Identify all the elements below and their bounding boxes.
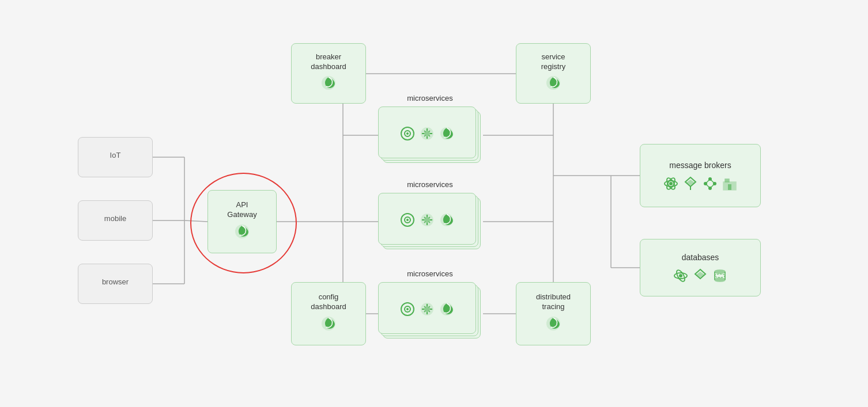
service-registry-label: serviceregistry xyxy=(541,52,566,72)
svg-line-59 xyxy=(710,179,715,184)
svg-rect-63 xyxy=(725,179,729,182)
config-dashboard-icon xyxy=(320,315,337,335)
breaker-dashboard-icon xyxy=(320,75,337,94)
api-gateway-label: APIGateway xyxy=(227,200,256,220)
iot-label: IoT xyxy=(110,151,121,161)
ms3-label: microservices xyxy=(384,269,476,278)
svg-point-70 xyxy=(715,270,725,273)
api-gateway-spring-icon xyxy=(234,223,250,243)
svg-point-41 xyxy=(406,308,409,310)
svg-point-73 xyxy=(715,278,725,282)
databases-icons xyxy=(673,268,727,283)
distributed-tracing-icon xyxy=(545,315,561,335)
service-registry-node: serviceregistry xyxy=(516,43,591,104)
svg-point-47 xyxy=(669,182,673,185)
message-brokers-node: message brokers xyxy=(640,144,761,207)
service-registry-icon xyxy=(545,75,561,94)
databases-label: databases xyxy=(682,252,719,263)
svg-point-29 xyxy=(406,132,409,135)
ms1-icons xyxy=(400,126,454,141)
microservices-stack-3: microservices xyxy=(378,282,481,344)
ms2-icons xyxy=(400,212,454,227)
breaker-dashboard-node: breakerdashboard xyxy=(291,43,366,104)
svg-line-61 xyxy=(705,184,710,188)
distributed-tracing-label: distributedtracing xyxy=(536,292,571,312)
svg-rect-64 xyxy=(728,184,731,190)
message-brokers-icons xyxy=(663,176,737,191)
breaker-dashboard-label: breakerdashboard xyxy=(311,52,346,72)
ms2-label: microservices xyxy=(384,180,476,189)
browser-label: browser xyxy=(102,277,129,287)
svg-point-35 xyxy=(406,219,409,221)
svg-line-60 xyxy=(710,184,715,188)
mobile-label: mobile xyxy=(104,214,126,224)
config-dashboard-label: configdashboard xyxy=(311,292,346,312)
microservices-stack-2: microservices xyxy=(378,193,481,255)
ms3-icons xyxy=(400,302,454,317)
svg-point-65 xyxy=(679,274,682,277)
ms1-label: microservices xyxy=(384,94,476,102)
diagram-container: IoT mobile browser APIGateway breakerdas… xyxy=(0,0,868,407)
svg-line-58 xyxy=(705,179,710,184)
config-dashboard-node: configdashboard xyxy=(291,282,366,345)
browser-node: browser xyxy=(78,264,153,304)
message-brokers-label: message brokers xyxy=(669,160,731,170)
microservices-stack-1: microservices xyxy=(378,106,481,169)
svg-point-74 xyxy=(715,274,725,277)
api-gateway-node: APIGateway xyxy=(207,190,277,253)
databases-node: databases xyxy=(640,239,761,296)
svg-line-4 xyxy=(184,220,207,222)
mobile-node: mobile xyxy=(78,200,153,241)
distributed-tracing-node: distributedtracing xyxy=(516,282,591,345)
iot-node: IoT xyxy=(78,137,153,177)
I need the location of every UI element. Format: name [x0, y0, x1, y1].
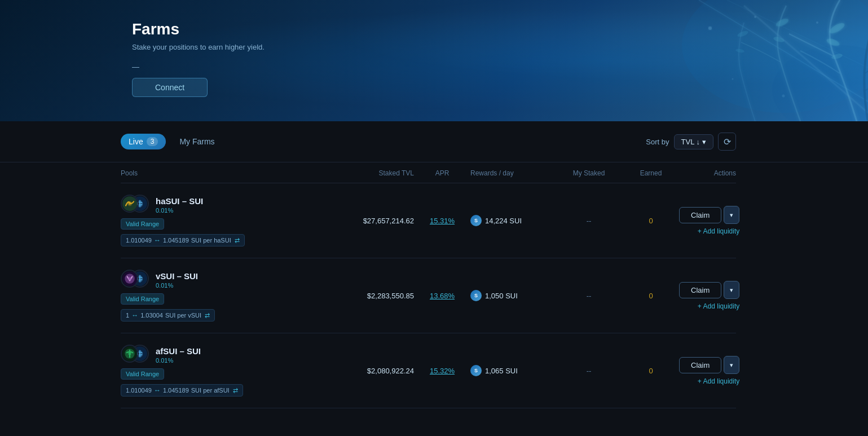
range-min: 1.010049 — [126, 237, 152, 244]
pool-fee: 0.01% — [156, 357, 201, 364]
th-rewards-day: Rewards / day — [470, 169, 555, 177]
my-staked-cell: -- — [555, 367, 623, 375]
swap-icon: ⇄ — [233, 387, 238, 394]
table-container: Pools Staked TVL APR Rewards / day My St… — [0, 162, 868, 408]
pool-cell: vSUI – SUI 0.01% Valid Range 1 ↔ 1.03004… — [121, 270, 335, 322]
actions-cell: Claim ▾ + Add liquidity — [679, 356, 739, 385]
hero-section: Farms Stake your positions to earn highe… — [0, 0, 868, 121]
valid-range-badge: Valid Range — [121, 218, 164, 230]
staked-tvl-cell: $27,657,214.62 — [335, 217, 414, 225]
pool-fee: 0.01% — [156, 282, 198, 289]
sort-chevron-icon: ▾ — [702, 138, 706, 146]
claim-button[interactable]: Claim — [679, 207, 721, 223]
pool-info: afSUI – SUI 0.01% — [121, 345, 335, 365]
dropdown-button[interactable]: ▾ — [724, 356, 739, 374]
swap-icon: ⇄ — [205, 312, 210, 319]
add-liquidity-link[interactable]: + Add liquidity — [698, 227, 739, 235]
pool-cell: afSUI – SUI 0.01% Valid Range 1.010049 ↔… — [121, 345, 335, 397]
range-max: 1.03004 — [140, 312, 163, 319]
hero-subtitle: Stake your positions to earn higher yiel… — [132, 43, 868, 51]
pool-name: vSUI – SUI — [156, 271, 198, 281]
valid-range-badge: Valid Range — [121, 293, 164, 305]
valid-range-badge: Valid Range — [121, 368, 164, 380]
rewards-amount: 1,050 SUI — [485, 292, 518, 300]
actions-cell: Claim ▾ + Add liquidity — [679, 281, 739, 310]
rewards-cell: S 14,224 SUI — [470, 215, 555, 226]
tab-my-farms[interactable]: My Farms — [179, 134, 214, 149]
refresh-button[interactable]: ⟳ — [718, 133, 736, 151]
hero-dashes: — — [132, 63, 868, 71]
tab-live-label: Live — [129, 137, 143, 146]
range-values: 1.010049 ↔ 1.045189 SUI per afSUI ⇄ — [121, 384, 243, 397]
token-icon-1 — [121, 195, 139, 213]
pool-name-section: vSUI – SUI 0.01% — [156, 271, 198, 289]
th-actions: Actions — [679, 169, 736, 177]
actions-cell: Claim ▾ + Add liquidity — [679, 206, 739, 235]
rewards-cell: S 1,050 SUI — [470, 290, 555, 301]
pool-name: afSUI – SUI — [156, 346, 201, 356]
my-staked-cell: -- — [555, 292, 623, 300]
add-liquidity-link[interactable]: + Add liquidity — [698, 302, 739, 310]
table-header: Pools Staked TVL APR Rewards / day My St… — [121, 162, 736, 183]
pool-info: vSUI – SUI 0.01% — [121, 270, 335, 290]
apr-cell[interactable]: 13.68% — [414, 292, 470, 300]
actions-row: Claim ▾ — [679, 356, 739, 374]
range-min: 1 — [126, 312, 129, 319]
pool-name: haSUI – SUI — [156, 196, 203, 206]
tabs-bar: Live 3 My Farms Sort by TVL ↓ ▾ ⟳ — [0, 121, 868, 162]
earned-cell: 0 — [623, 217, 679, 225]
th-staked-tvl: Staked TVL — [335, 169, 414, 177]
refresh-icon: ⟳ — [724, 136, 731, 147]
pool-name-section: afSUI – SUI 0.01% — [156, 346, 201, 364]
range-unit: SUI per haSUI — [191, 237, 231, 244]
table-row: vSUI – SUI 0.01% Valid Range 1 ↔ 1.03004… — [121, 258, 736, 333]
page-title: Farms — [132, 20, 868, 38]
th-earned: Earned — [623, 169, 679, 177]
rewards-cell: S 1,065 SUI — [470, 365, 555, 376]
staked-tvl-cell: $2,283,550.85 — [335, 292, 414, 300]
staked-tvl-cell: $2,080,922.24 — [335, 367, 414, 375]
table-row: haSUI – SUI 0.01% Valid Range 1.010049 ↔… — [121, 183, 736, 258]
dropdown-button[interactable]: ▾ — [724, 206, 739, 224]
earned-cell: 0 — [623, 367, 679, 375]
apr-cell[interactable]: 15.32% — [414, 367, 470, 375]
main-content: Live 3 My Farms Sort by TVL ↓ ▾ ⟳ Pools … — [0, 121, 868, 431]
tab-live[interactable]: Live 3 — [121, 134, 166, 149]
token-icon-1 — [121, 345, 139, 363]
svg-point-22 — [128, 277, 131, 280]
apr-cell[interactable]: 15.31% — [414, 217, 470, 225]
sort-label: Sort by — [646, 138, 669, 146]
sort-select[interactable]: TVL ↓ ▾ — [674, 134, 713, 149]
dropdown-button[interactable]: ▾ — [724, 281, 739, 299]
reward-coin-icon: S — [470, 290, 482, 301]
farm-rows-container: haSUI – SUI 0.01% Valid Range 1.010049 ↔… — [121, 183, 736, 408]
live-count-badge: 3 — [147, 137, 158, 146]
token-icons — [121, 195, 150, 215]
range-max: 1.045189 — [163, 237, 189, 244]
pool-info: haSUI – SUI 0.01% — [121, 195, 335, 215]
reward-coin-icon: S — [470, 215, 482, 226]
claim-button[interactable]: Claim — [679, 357, 721, 373]
reward-coin-icon: S — [470, 365, 482, 376]
tabs-left: Live 3 My Farms — [121, 134, 215, 149]
claim-button[interactable]: Claim — [679, 282, 721, 298]
actions-row: Claim ▾ — [679, 206, 739, 224]
range-unit: SUI per afSUI — [191, 387, 230, 394]
earned-cell: 0 — [623, 292, 679, 300]
th-apr: APR — [414, 169, 470, 177]
swap-icon: ⇄ — [235, 237, 240, 244]
range-arrow-icon: ↔ — [154, 386, 161, 394]
range-unit: SUI per vSUI — [165, 312, 201, 319]
rewards-amount: 1,065 SUI — [485, 367, 518, 375]
hero-content: Farms Stake your positions to earn highe… — [0, 0, 868, 97]
pool-name-section: haSUI – SUI 0.01% — [156, 196, 203, 214]
pool-cell: haSUI – SUI 0.01% Valid Range 1.010049 ↔… — [121, 195, 335, 246]
add-liquidity-link[interactable]: + Add liquidity — [698, 377, 739, 385]
th-my-staked: My Staked — [555, 169, 623, 177]
actions-row: Claim ▾ — [679, 281, 739, 299]
table-row: afSUI – SUI 0.01% Valid Range 1.010049 ↔… — [121, 333, 736, 408]
rewards-amount: 14,224 SUI — [485, 217, 522, 225]
th-pools: Pools — [121, 169, 335, 177]
connect-button[interactable]: Connect — [132, 78, 208, 97]
range-arrow-icon: ↔ — [131, 311, 138, 319]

- **EXERCISE AIM**:
Within the material above, show every line that includes "icons".

- **EXERCISE RESPONSE**:
databases-icons xyxy=(673,268,727,283)
ms1-icons xyxy=(400,126,454,141)
ms2-icons xyxy=(400,212,454,227)
message-brokers-icons xyxy=(663,176,737,191)
ms3-icons xyxy=(400,302,454,317)
token-icons — [121, 195, 150, 215]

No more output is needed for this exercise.